--- START ---

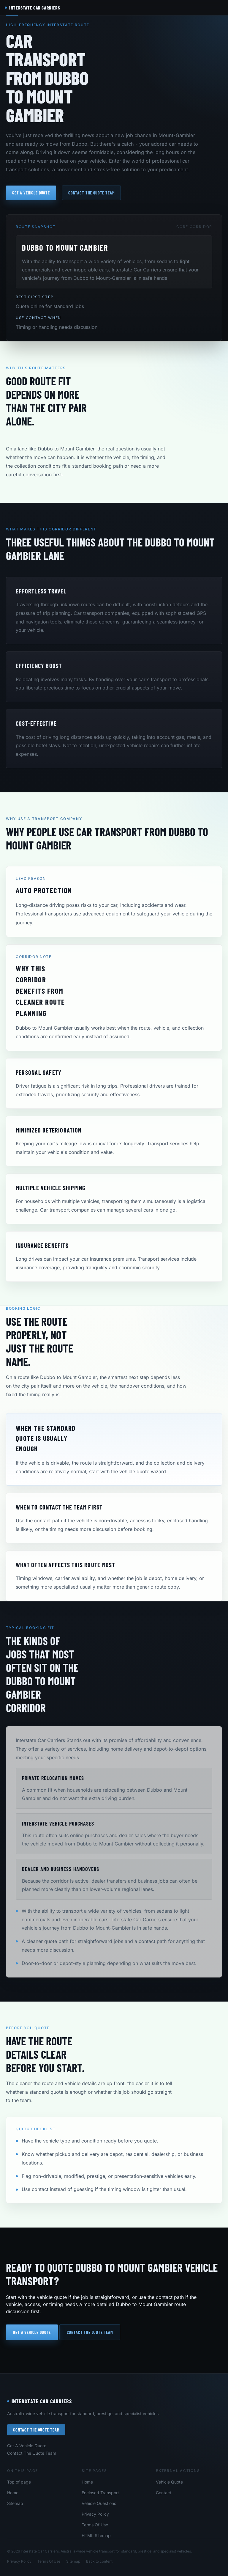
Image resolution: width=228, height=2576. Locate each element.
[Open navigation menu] (218, 7)
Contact (163, 2492)
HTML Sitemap (96, 2535)
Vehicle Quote (169, 2481)
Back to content (99, 2561)
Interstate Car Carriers (39, 2401)
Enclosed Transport (100, 2492)
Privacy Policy (95, 2514)
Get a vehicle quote (31, 192)
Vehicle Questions (99, 2503)
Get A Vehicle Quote (26, 2445)
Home (12, 2492)
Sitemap (15, 2503)
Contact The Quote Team (36, 2429)
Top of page (19, 2481)
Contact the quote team (91, 192)
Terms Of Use (95, 2524)
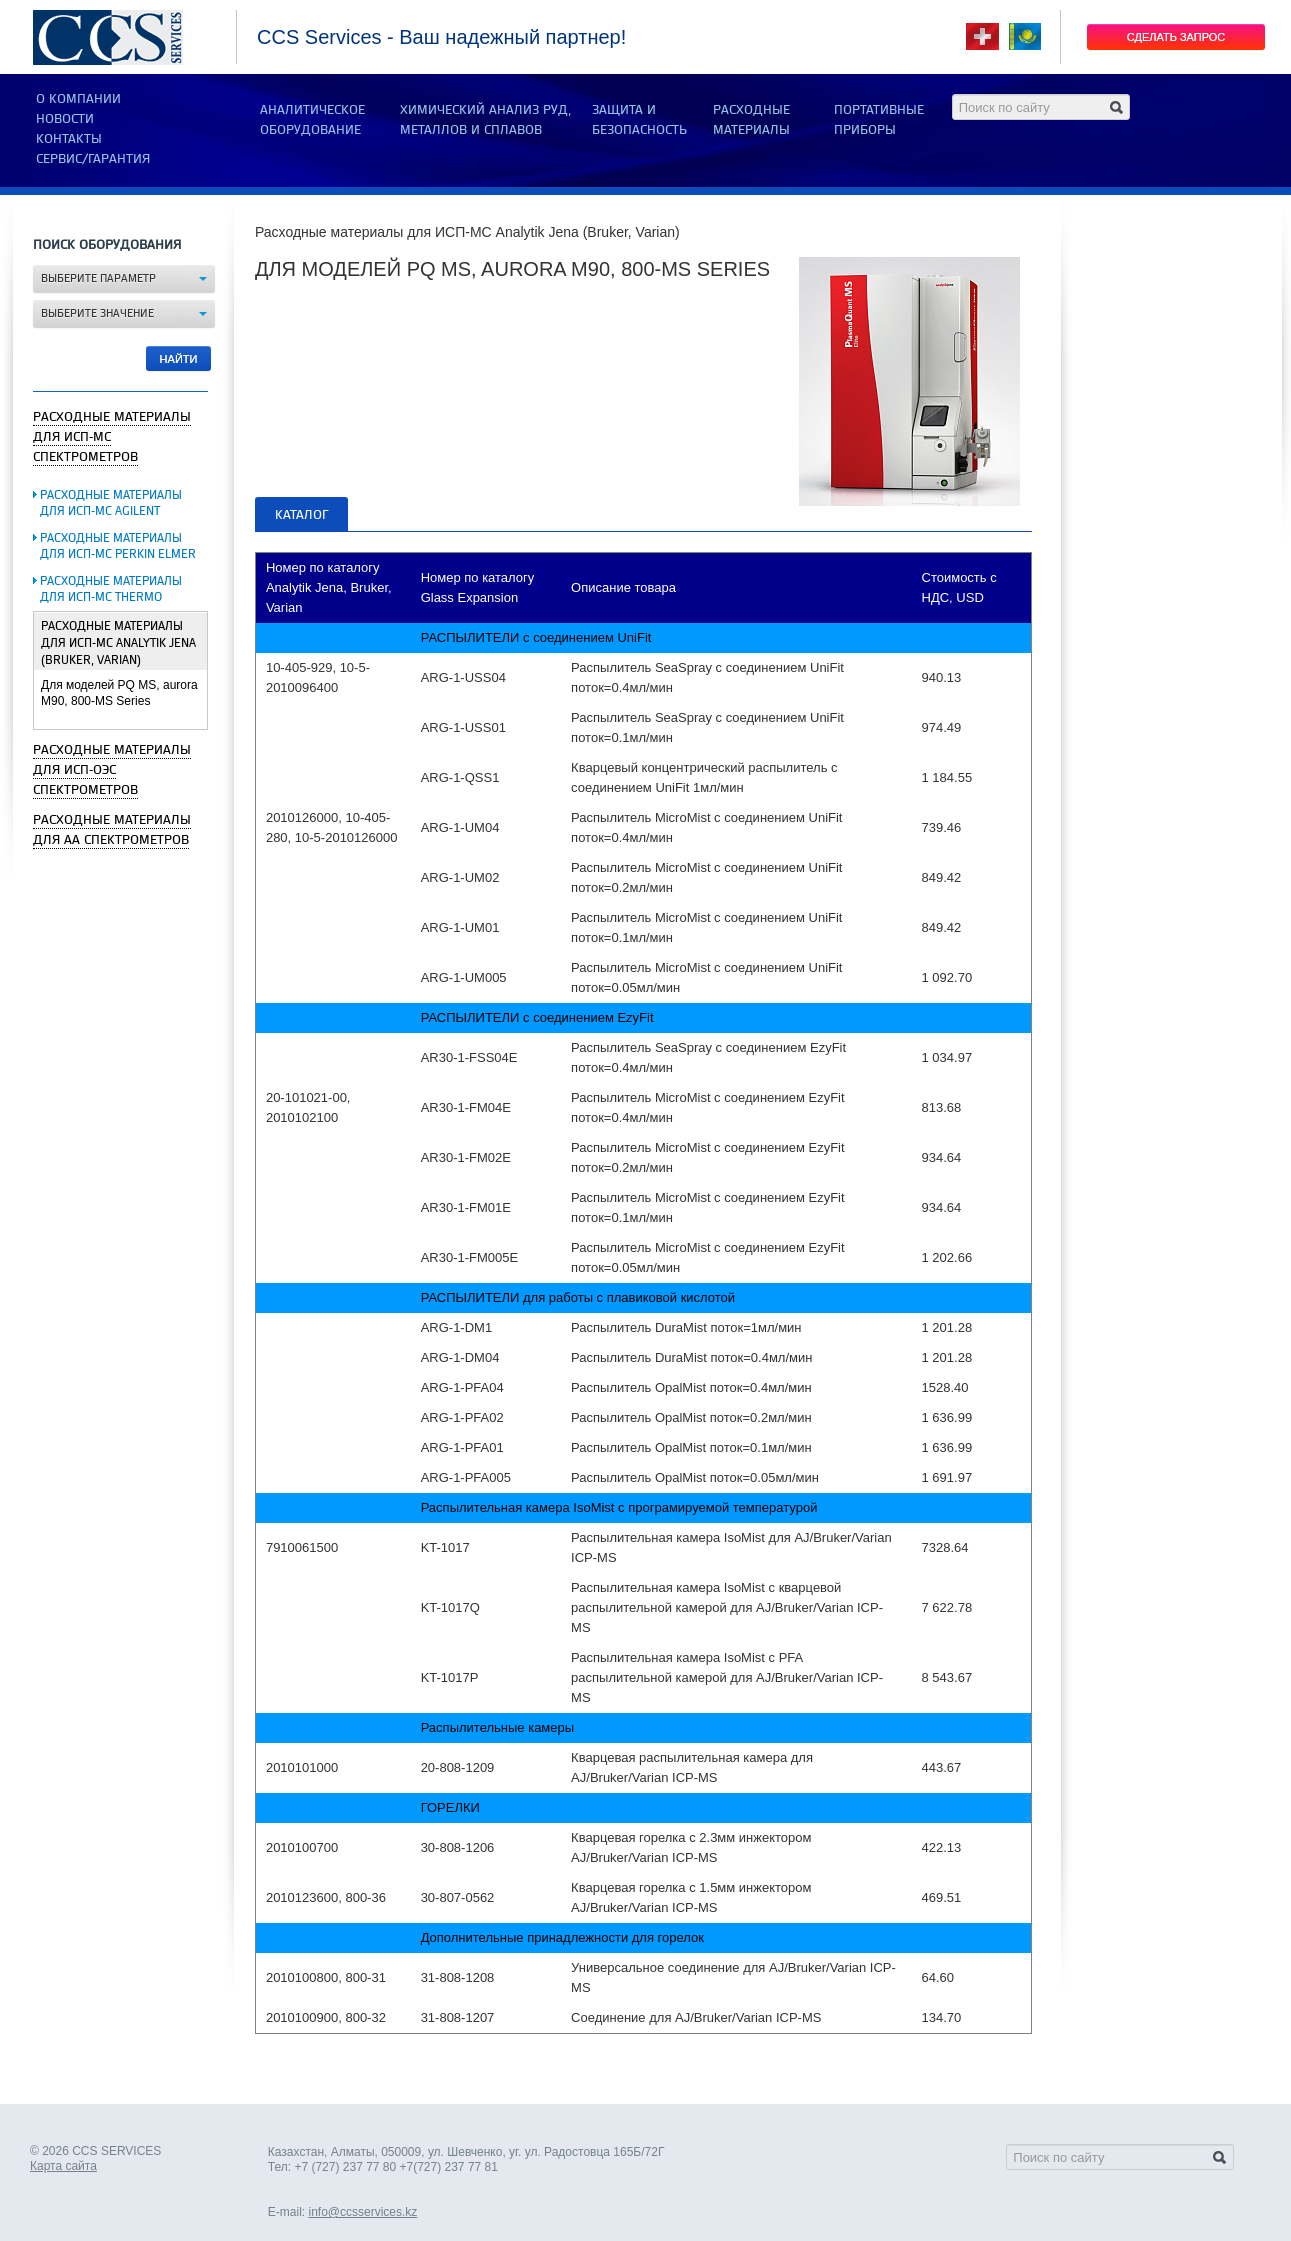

--- END ---

| Exercise aim |
Only the pictures should be left out; the rest of the material above must be repeated exactly.

| Answer for the task |
Image resolution: width=228, height=2576. Locate each element.
[Open navigation menu] (218, 7)
Contact (163, 2492)
HTML Sitemap (96, 2535)
Vehicle Quote (169, 2481)
Back to content (99, 2561)
Interstate Car Carriers (39, 2401)
Enclosed Transport (100, 2492)
Privacy Policy (95, 2514)
Get a vehicle quote (31, 192)
Vehicle Questions (99, 2503)
Get A Vehicle Quote (26, 2445)
Home (12, 2492)
Sitemap (15, 2503)
Contact The Quote Team (36, 2429)
Top of page (19, 2481)
Contact the quote team (91, 192)
Terms Of Use (95, 2524)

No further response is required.